The most successful result was obtained as a 0.9560 R² value with the KNN algorithm (k = 2) when four features were used. Feature selection has increased the success in making future predictions and enabled the making of these predictions with fewer features. In addition, the XGBR method obtained a 0.9495 R² value when all features were used, while Random Forest (leaf = 1) obtained a 0.9434 R² value when four features were used. When Wilcoxon rank-sum test results are examined, it is seen that there was no significant difference at the significance level of p = 0.05 between the results of all methods and the actual values when both all features and four features were used. The comparison of the predictions of the KNN algorithm (k = 2 and feature = 4), which gave the most successful result in the year 2021 analysis, with the theoretical calculations is shown in Fig. 5.

As shown in Fig. 5, the KNN predictions are consistent with the original curve, and residual errors appear relatively low except for a few samples. Also, the box plots for the model's results and actual values are similar. The box plot was given as an inset plot.

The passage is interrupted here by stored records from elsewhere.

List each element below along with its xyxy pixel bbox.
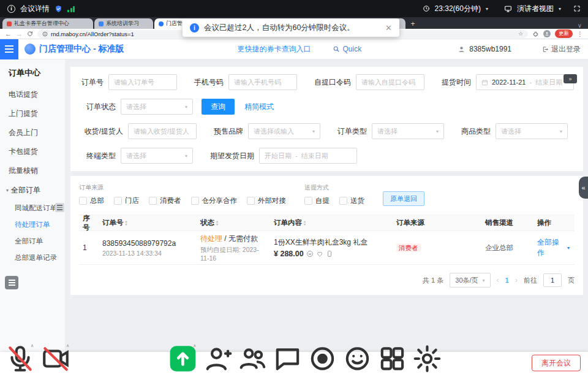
sidebar-drag-handle[interactable] (55, 203, 64, 212)
checkbox-consumer[interactable]: 消费者 (149, 196, 181, 205)
view-mode-caret-icon[interactable]: ▾ (559, 6, 561, 12)
browser-profile-avatar[interactable] (543, 30, 551, 37)
new-tab-button[interactable]: + (408, 19, 418, 29)
chat-bubble-icon (272, 343, 303, 374)
share-screen-button[interactable]: 共享屏幕 ∧ (167, 343, 198, 374)
ship-date-label: 期望发货日期 (203, 151, 259, 161)
checkbox-store[interactable]: 门店 (114, 196, 139, 205)
phone-input[interactable] (228, 74, 297, 90)
goods-type-select[interactable]: 请选择▾ (496, 123, 568, 139)
goto-page-input[interactable] (543, 273, 562, 287)
sort-icon[interactable]: ▴▾ (216, 220, 218, 226)
simple-mode-link[interactable]: 精简模式 (244, 102, 274, 112)
presale-brand-select[interactable]: 请选择或输入▾ (248, 123, 320, 139)
reactions-button[interactable]: 回应 (342, 343, 372, 374)
sort-icon[interactable]: ▴▾ (126, 220, 127, 226)
next-page-button[interactable]: › (515, 276, 518, 284)
quick-search[interactable]: Quick (333, 45, 361, 53)
members-button[interactable]: 成员(4) (237, 343, 268, 374)
sidebar-item-hq-refund-log[interactable]: 总部退单记录 (0, 250, 65, 266)
app-brand-title: 门店管理中心 - 标准版 (39, 44, 124, 55)
browser-update-button[interactable]: 更新 (555, 29, 573, 38)
browser-tab-2[interactable]: 系统培训学习 (94, 18, 153, 29)
select-placeholder: 请选择或输入 (254, 127, 294, 136)
collapse-panel-button[interactable]: » (564, 74, 577, 83)
unmute-button[interactable]: 解除静音 ∧ (5, 343, 36, 374)
cell-order-no: 83859345088979792a 2023-11-13 14:33:34 (97, 239, 195, 257)
site-info-icon[interactable] (42, 31, 48, 37)
meeting-title[interactable]: 会议详情 (20, 4, 50, 14)
sidebar-group-all-orders[interactable]: ▾ 全部订单 (0, 180, 65, 200)
col-status[interactable]: 状态▴▾ (195, 218, 269, 227)
mic-options-caret-icon[interactable]: ∧ (31, 343, 34, 348)
logout-button[interactable]: 退出登录 (542, 44, 581, 55)
invite-person-icon (202, 343, 233, 374)
fullscreen-icon[interactable] (573, 5, 581, 12)
floating-list-widget[interactable] (5, 276, 18, 289)
username[interactable]: 8385wb1991 (469, 45, 511, 53)
share-options-caret-icon[interactable]: ∧ (193, 343, 196, 348)
back-button[interactable]: ← (5, 31, 12, 37)
col-content[interactable]: 订单内容▴▾ (269, 218, 391, 227)
invite-button[interactable]: 邀请 (202, 343, 233, 374)
side-drawer-handle[interactable]: « (579, 177, 588, 199)
select-placeholder: 请选择 (501, 127, 521, 136)
forward-button[interactable]: → (16, 31, 23, 37)
sort-icon[interactable]: ▴▾ (304, 220, 306, 226)
receiver-input[interactable] (128, 123, 197, 139)
col-label: 订单内容 (274, 219, 302, 226)
sidebar-item-all-orders[interactable]: 全部订单 (0, 233, 65, 250)
meeting-timer[interactable]: 23:32(60分钟) (435, 4, 481, 14)
checkbox-delivery[interactable]: 送货 (339, 196, 364, 205)
record-icon (307, 343, 337, 374)
bookmark-star-icon[interactable]: ☆ (518, 31, 523, 37)
all-actions-link[interactable]: 全部操作▾ (537, 237, 570, 258)
current-page[interactable]: 1 (505, 277, 509, 284)
extensions-icon[interactable] (532, 31, 539, 37)
toast-close-icon[interactable]: ✕ (385, 23, 392, 32)
start-video-button[interactable]: 开启视频 ∧ (40, 343, 71, 374)
view-mode-label[interactable]: 演讲者视图 (517, 4, 554, 14)
view-mode-icon (504, 5, 512, 13)
sidebar-item-door-pickup[interactable]: 上门提货 (0, 104, 65, 123)
video-options-caret-icon[interactable]: ∧ (66, 343, 69, 348)
apps-button[interactable]: 应用 (377, 343, 407, 374)
chat-button[interactable]: 聊天 (272, 343, 303, 374)
order-status-select[interactable]: 请选择▾ (121, 99, 193, 115)
col-order-no[interactable]: 订单号▴▾ (97, 218, 195, 227)
sidebar-item-member-visit[interactable]: 会员上门 (0, 123, 65, 142)
meeting-info-icon[interactable]: i (7, 5, 15, 13)
security-shield-icon[interactable] (55, 5, 62, 13)
timer-caret-icon[interactable]: ▾ (486, 6, 488, 12)
leave-meeting-button[interactable]: 离开会议 (532, 355, 581, 372)
checkbox-hq[interactable]: 总部 (79, 196, 104, 205)
record-button[interactable]: 录制 (307, 343, 337, 374)
settings-button[interactable]: 设置 (412, 343, 442, 374)
browser-menu-icon[interactable]: ⋮ (577, 31, 583, 37)
order-type-select[interactable]: 请选择▾ (372, 123, 444, 139)
order-no-input[interactable] (108, 74, 177, 90)
menu-toggle-button[interactable] (0, 39, 18, 59)
checkbox-external[interactable]: 外部对接 (247, 196, 286, 205)
browser-tab-1[interactable]: 礼盒卡券平台管理中心 (2, 18, 93, 29)
sidebar-item-pending-orders[interactable]: 待处理订单 (0, 216, 65, 233)
sidebar-item-phone-pickup[interactable]: 电话提货 (0, 85, 65, 104)
pickup-time-range[interactable]: 2022-11-21 - 结束日期 (476, 74, 574, 90)
terminal-type-select[interactable]: 请选择▾ (121, 148, 193, 164)
checkbox-icon (191, 197, 199, 205)
checkbox-warehouse-coop[interactable]: 仓分享合作 (191, 196, 238, 205)
pickup-code-input[interactable] (356, 74, 424, 90)
sidebar-item-card-pickup[interactable]: 卡包提货 (0, 142, 65, 161)
refresh-button[interactable] (27, 31, 33, 37)
page-size-select[interactable]: 30条/页▾ (450, 273, 490, 288)
checkbox-self-pickup[interactable]: 自提 (304, 196, 330, 205)
quick-entry-link[interactable]: 更快捷的券卡查询入口 (237, 44, 311, 55)
tab-search-caret-icon[interactable]: ∨ (578, 22, 582, 29)
network-signal-icon[interactable] (67, 6, 75, 12)
sidebar-item-batch-verify[interactable]: 批量核销 (0, 161, 65, 180)
search-button[interactable]: 查询 (202, 99, 235, 115)
original-order-return-button[interactable]: 原单退回 (383, 191, 424, 206)
action-label: 全部操作 (537, 237, 565, 258)
ship-date-range[interactable]: 开始日期 - 结束日期 (259, 148, 357, 164)
prev-page-button[interactable]: ‹ (497, 276, 499, 284)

Although the KNN method seems to be more successful for the prediction of 2021, it is seen that the Random Forest (leaf = 1) is generally more stable and prosperous when examined both in cross-validation analysis and for the predictions of 2021. The comparison of the predictions of the Random Forest algorithm (leaf = 1 and feature = 4), which gave the most successful result on average in 2021, and cross-validation analysis with the theoretical calculations is shown in Fig. 6.

As shown in Fig. 6, Random Forest predictions are consistent with the original curve, and the results are similar in the box plot given as an inset plot.

Discussion

Regarding the results obtained, the original data and KNN prediction values for 2021 were obtained as a total of 308,888 TJ and 327,122 TJ for field products and a total of 77,002 TJ and 74,395 TJ for garden products, respectively.

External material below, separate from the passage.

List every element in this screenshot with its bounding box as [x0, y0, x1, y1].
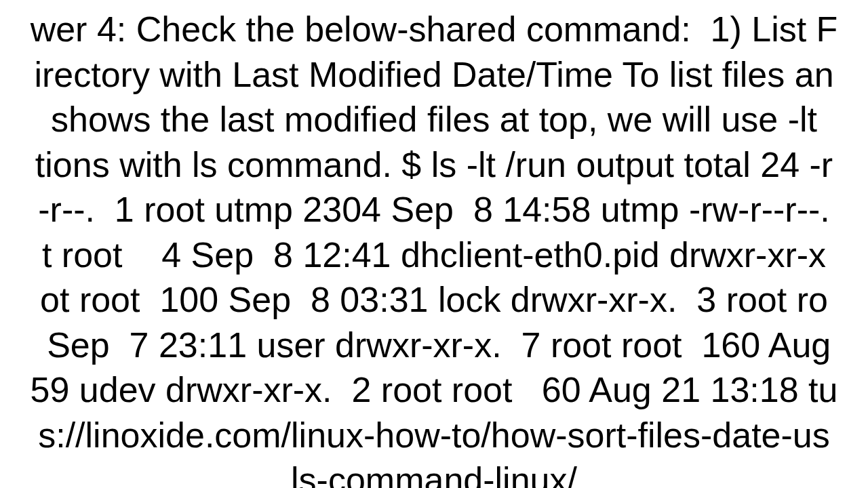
document-body-text: wer 4: Check the below-shared command: 1… — [0, 7, 868, 488]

For field products, the minimum value of the original data for 2021 was 29 TJ, and the KNN estimate was 39 TJ, while the maximum value was 39,223 TJ in the original data and 39,363 TJ in the prediction.

For garden products, the minimum value of the original data for 2021 was 0.8 TJ, and the KNN estimate was 0.5 TJ, while the maximum value was 8079 TJ in the original data and 6908 TJ in the prediction.

In addition, regarding average values, the original values for 2021 field products are 3813 TJ, the KNN prediction is 4038 TJ, and the margin of error is 5.9%. The average original value for garden products was 950 TJ, the KNN prediction was 918 TJ, and the margin of error was 3.3%. Accordingly, it can be seen that the difference between the predicted values and the original values is slight.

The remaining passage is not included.